Turkish bank charged with evading US sanctions on Iran
A major Turkish bank was criminally charged in an indictment Tuesday with participating in a multibillion-dollar scheme to evade U.S. sanctions against Iran.
The charges against Halkbank, a state-owned bank, were announced years after a wealthy gold trader was arrested in Florida. Before pleading guilty and testifying against a co-defendant, the Turkish-Iranian businessman, Reza Zarrab, hired Rudy Giuliani to lobby the administration of President Donald Trump to drop the charges as part of a prisoner exchange.
In a release, U.S. Attorney Geoffrey S. Berman said senior bank officials designed and carried out the scheme to move billions of dollars of Iranian oil revenue illegally.
According to the indictment, Halkbank illegally moved about $20 billion worth of otherwise restricted Iranian funds. It said the bank let Iranian oil and gas money be used to buy gold that was not exported to Iran and let transactions fraudulently designed to appear to be purchases of food and medicine by Iranian customers proceed, qualifying those funds for a “humanitarian exception” allowed under the sanctions.

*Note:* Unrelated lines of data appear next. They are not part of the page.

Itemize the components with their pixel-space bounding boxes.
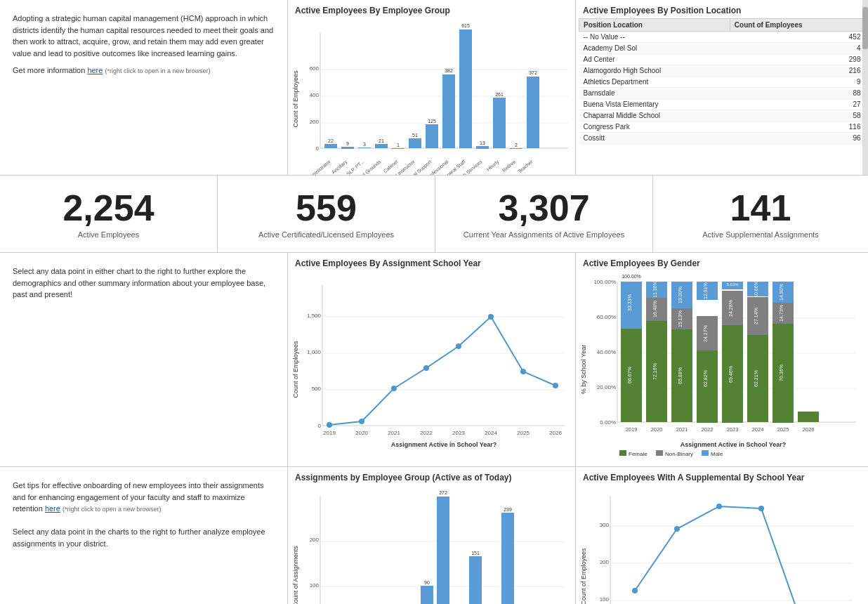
point-2021[interactable] [391, 386, 397, 391]
bar-assign-esy[interactable] [421, 586, 433, 604]
bar-teacher[interactable] [527, 77, 539, 148]
bar-retiree[interactable] [510, 148, 522, 149]
intro-link-1[interactable]: here [87, 66, 103, 74]
svg-text:24.28%: 24.28% [728, 300, 733, 317]
chart-employee-group-title: Active Employees By Employee Group [291, 3, 572, 15]
supp-point-2022[interactable] [674, 526, 680, 532]
svg-text:151: 151 [471, 551, 480, 556]
supp-point-2024[interactable] [758, 506, 764, 511]
certified-number: 559 [296, 190, 357, 226]
location-count: 58 [730, 110, 864, 122]
point-2023[interactable] [456, 343, 461, 349]
svg-text:62.82%: 62.82% [703, 370, 708, 387]
bar-gender-2026-female[interactable] [798, 412, 819, 422]
location-name: Athletics Department [579, 77, 730, 88]
svg-text:72.16%: 72.16% [652, 363, 657, 380]
svg-text:22: 22 [328, 138, 334, 143]
svg-text:2019: 2019 [323, 430, 336, 436]
chart-school-year-svg[interactable]: Count of Employees 0 500 1,000 1,500 [291, 271, 570, 461]
bar-administrator[interactable] [324, 144, 337, 148]
intro-body-2: Select any data point in either chart to… [13, 265, 275, 301]
location-table-row[interactable]: Alamogordo High School216 [579, 65, 865, 77]
chart-assignments-title: Assignments by Employee Group (Active as… [291, 470, 572, 482]
chart-school-year-title: Active Employees By Assignment School Ye… [291, 256, 572, 268]
intro-body-3b: Select any data point in the charts to t… [13, 526, 275, 549]
bar-ancillary-slp[interactable] [358, 147, 371, 148]
bar-clerical[interactable] [426, 124, 438, 148]
assignments-number: 3,307 [498, 190, 589, 226]
svg-text:100: 100 [310, 582, 320, 589]
location-name: Chaparral Middle School [579, 110, 730, 122]
chart-employee-group-svg[interactable]: Count of Employees 0 200 400 600 22 Admi… [291, 18, 570, 173]
svg-text:2020: 2020 [355, 430, 368, 436]
location-table-row[interactable]: Academy Del Sol4 [579, 43, 865, 54]
supplemental-line [635, 506, 842, 604]
bar-cabinet[interactable] [392, 148, 405, 149]
dashboard: Adopting a strategic human capital manag… [0, 0, 868, 604]
svg-text:24.27%: 24.27% [703, 325, 708, 342]
chart3-y-label: % by School Year [580, 345, 587, 395]
svg-text:12.91%: 12.91% [703, 282, 708, 299]
bar-ancillary[interactable] [341, 147, 354, 149]
chart-supplemental-svg[interactable]: Count of Employees 0 100 200 300 [579, 485, 860, 604]
location-table-cell: Active Employees By Position Location Po… [576, 0, 868, 175]
location-name: Congress Park [579, 122, 730, 133]
bar-assign-hourly[interactable] [469, 556, 482, 604]
bar-general[interactable] [459, 29, 472, 148]
intro-body-1: Adopting a strategic human capital manag… [13, 13, 275, 59]
svg-text:33.33%: 33.33% [627, 294, 632, 311]
point-2019[interactable] [327, 422, 332, 428]
svg-text:0.00%: 0.00% [600, 419, 616, 426]
point-2020[interactable] [359, 419, 364, 424]
chart-assignments-svg[interactable]: Count of Assignments 0 100 200 14 Admini… [291, 485, 570, 604]
svg-text:2022: 2022 [420, 430, 433, 436]
location-table-row[interactable]: Buena Vista Elementary27 [579, 99, 865, 110]
svg-text:600: 600 [310, 65, 320, 72]
svg-text:500: 500 [312, 386, 322, 392]
location-table-row[interactable]: Cossitt96 [579, 133, 865, 144]
supplemental-number: 141 [730, 190, 791, 226]
location-table-row[interactable]: -- No Value --452 [579, 32, 865, 43]
intro-text-cell-1: Adopting a strategic human capital manag… [0, 0, 288, 175]
intro-link-para: Get more information here (*right click … [13, 65, 275, 77]
location-name: Ad Center [579, 54, 730, 65]
point-2022[interactable] [423, 365, 429, 371]
svg-text:1: 1 [397, 143, 400, 147]
chart3-x-label: Assignment Active in School Year? [680, 441, 787, 448]
location-table-row[interactable]: Congress Park116 [579, 122, 865, 133]
supp-point-2023[interactable] [716, 504, 722, 509]
location-table-row[interactable]: Athletics Department9 [579, 77, 865, 88]
svg-text:14.90%: 14.90% [779, 284, 784, 301]
bar-hourly[interactable] [493, 98, 506, 148]
svg-text:100.00%: 100.00% [593, 279, 616, 285]
intro-link-3[interactable]: here [45, 504, 60, 513]
bar-assign-general[interactable] [437, 497, 449, 604]
chart-gender-cell: Active Employees By Gender % by School Y… [576, 253, 868, 466]
svg-text:19.00%: 19.00% [678, 287, 683, 303]
table-scrollbar[interactable] [862, 0, 868, 175]
point-2024[interactable] [488, 314, 494, 320]
svg-text:100.00%: 100.00% [622, 274, 641, 279]
bar-assign-teacher[interactable] [501, 513, 514, 604]
svg-text:40.00%: 40.00% [597, 349, 616, 355]
chart-gender-title: Active Employees By Gender [579, 256, 865, 268]
supp-point-2021[interactable] [632, 588, 638, 593]
location-table-row[interactable]: Barnsdale88 [579, 88, 865, 99]
bar-health[interactable] [476, 146, 489, 149]
location-table-row[interactable]: Ad Center298 [579, 54, 865, 65]
svg-text:65.88%: 65.88% [678, 367, 683, 384]
scrollbar-thumb[interactable] [862, 7, 868, 49]
location-count: 452 [730, 32, 864, 43]
svg-text:239: 239 [504, 507, 512, 512]
svg-text:2019: 2019 [626, 426, 638, 433]
bar-certified[interactable] [409, 138, 421, 148]
point-2026[interactable] [553, 383, 558, 388]
bar-esy[interactable] [442, 74, 455, 148]
location-table-row[interactable]: Chaparral Middle School58 [579, 110, 865, 122]
svg-text:15.13%: 15.13% [678, 310, 683, 327]
svg-text:Teacher: Teacher [517, 159, 534, 174]
point-2025[interactable] [520, 369, 526, 374]
location-table-title: Active Employees By Position Location [579, 3, 865, 15]
bar-buildings[interactable] [375, 144, 388, 148]
chart-gender-svg[interactable]: % by School Year 0.00% 20.00% 40.00% 60.… [579, 271, 860, 461]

Berman said the crimes were supported and protected by high-ranking Turkish government officials who received millions of dollars in bribes to promote and protect the scheme.
Assistant Attorney General for National Security John C. Demers called the crimes one of the most serious Iran sanctions violations his office has seen.
A representative of the bank could not immediately be reached for comment.
The indictment of the bank comes in a case that has resulted in charges against nine individuals, including bank employees, the former Turkish Minister of the Economy and other scheme participants. Seven of those individuals remain fugitives.
The charges bring fresh attention to the role Giuliani played in the case as he teamed with Michael B. Mukasey, a former attorney general in President George W. Bush’s administration, to meet with Trump administration officials and Turkey President Recep Tayyip Erdogan. The talks in 2017 failed to produce a deal.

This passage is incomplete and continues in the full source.